**To do**. Report only the number of lines in the entries below that hold the word "Увлажняющий".
======== Records to process ========
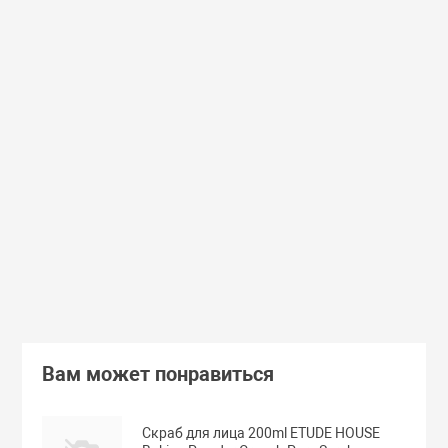
Доставим завтра
Secret Key
Доставим завтра
(55)
(118)
Увлажняющий тонер для лица с
Увлажняющий тональный
98% экстрактом алоэ вера Secret
с коллагеном ENOUGH Col
Key Aloe Soothing Moist Toner
Moisture Foundation SPF15
462 руб.
359 руб.
В корзину
Подробнее
Вам может понравиться
Скраб для лица 200ml ETUDE HOUSE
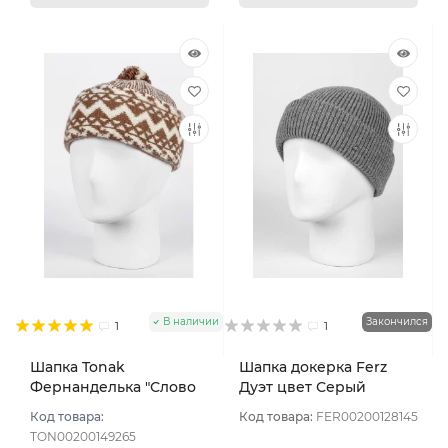
В наличии
Закончился
1
1
Шапка Tonak
Шапка докерка Ferz
Фернанделька "Слово
Дуэт цвет Серый
пацана" цвет Зигзаг
Код товара:
Код товара:
FER00200128145
бежевый/бел
TON00200149265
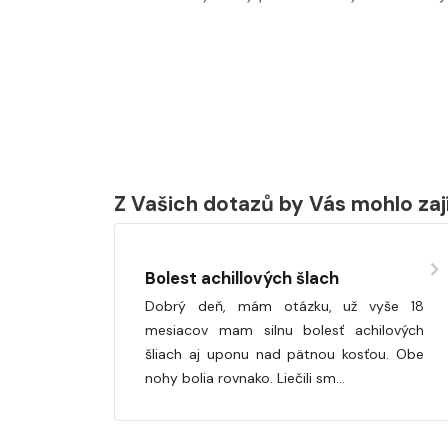
Z Vašich dotazů by Vás mohlo za
Bolest achillových šlach
Dobrý deň, mám otázku, už vyše 18
mesiacov mam silnu bolesť achilových
šliach aj uponu nad pätnou kosťou. Obe
nohy bolia rovnako. Liečili sm…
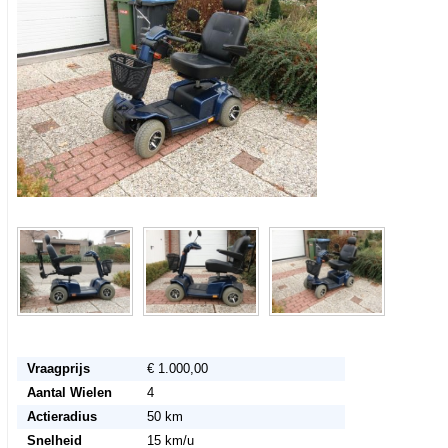
Vraagprijs
€ 1.000,00
Aantal Wielen
4
Actieradius
50 km
Snelheid
15 km/u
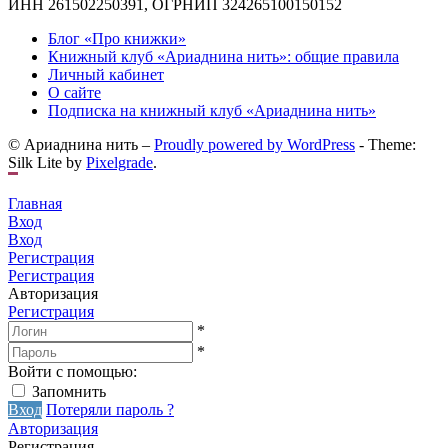
ИНН 261502250391, ОГРНИП 324265100150152
Блог «Про книжки»
Книжный клуб «Ариаднина нить»: общие правила
Личный кабинет
О сайте
Подписка на книжный клуб «Ариаднина нить»
© Ариаднина нить –
Proudly powered by WordPress
-
Theme:
Silk Lite by
Pixelgrade
.
Главная
Вход
Вход
Регистрация
Регистрация
Авторизация
Регистрация
*
*
Войти с помощью:
Запомнить
Вход
Потеряли пароль ?
Авторизация
Регистрация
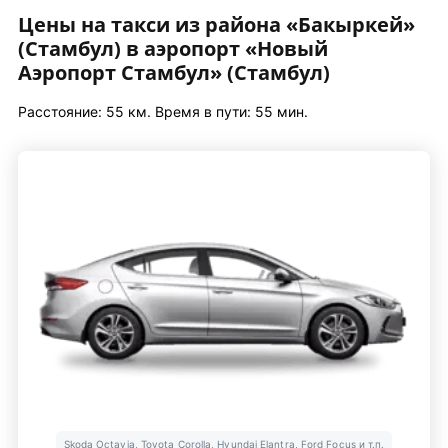
Цены на такси из района «Бакыркей»
(Стамбул) в аэропорт «Новый
Аэропорт Стамбул» (Стамбул)
Расстояние: 55 км. Время в пути: 55 мин.
Skoda Octavia, Toyota Corolla, Hyundai Elantra, Ford Focus и т.п.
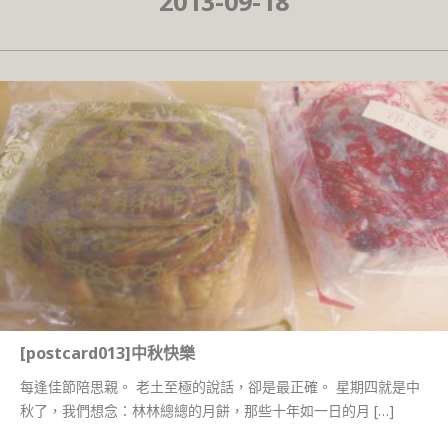
2013-09-18
[postcard013]中秋快樂
每逢佳節陪思親。 老土至極的說話，卻是最正確。 星期四就是中
秋了，我們想念：林林總總的月餅，那些十年如一日的月 […]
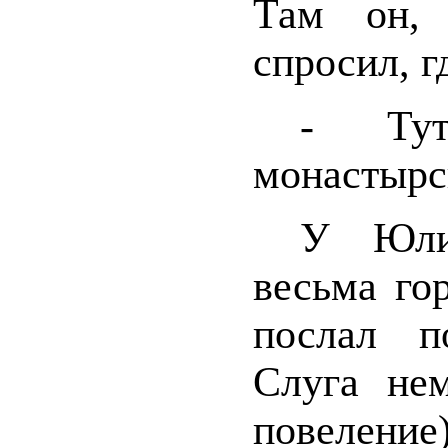
Там он, 
спросил, г
- Тут
монастырск
У Юли
весьма го
послал п
Слуга нем
повеление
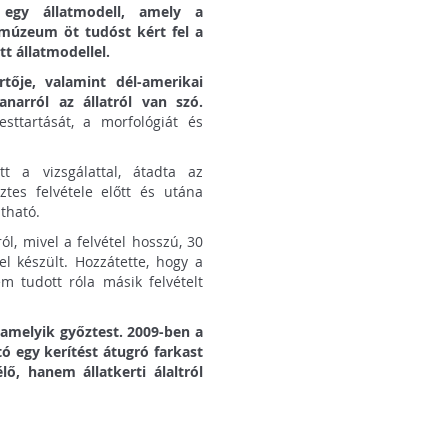
 egy állatmodell, amely a
 múzeum öt tudóst kért fel a
tt állatmodellel.
tője, valamint dél-amerikai
narról az állatról van szó.
esttartását, a morfológiát és
t a vizsgálattal, átadta az
ztes felvétele előtt és utána
tható.
l, mivel a felvétel hosszú, 30
l készült. Hozzátette, hogy a
em tudott róla másik felvételt
lamelyik győztest. 2009-ben a
tó egy kerítést átugró farkast
ő, hanem állatkerti álaltról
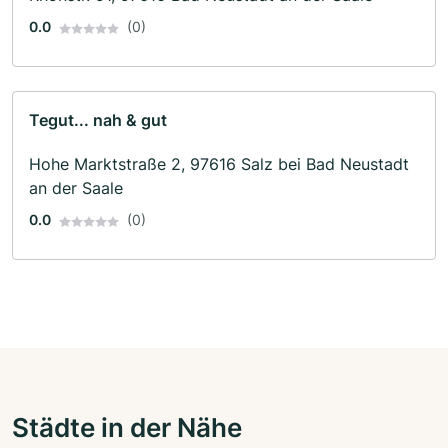
0.0
(0)
Tegut... nah & gut
Hohe Marktstraße 2, 97616 Salz bei Bad Neustadt
an der Saale
0.0
(0)
Städte in der Nähe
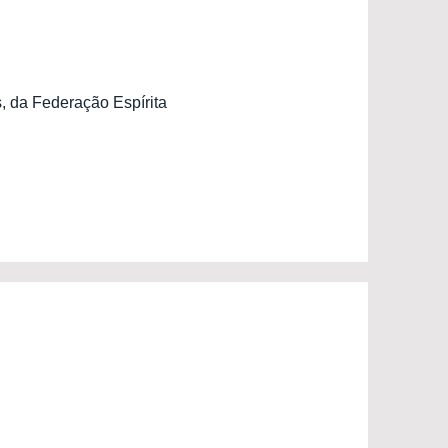
, da Federação Espírita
========
**Exercise response**. 2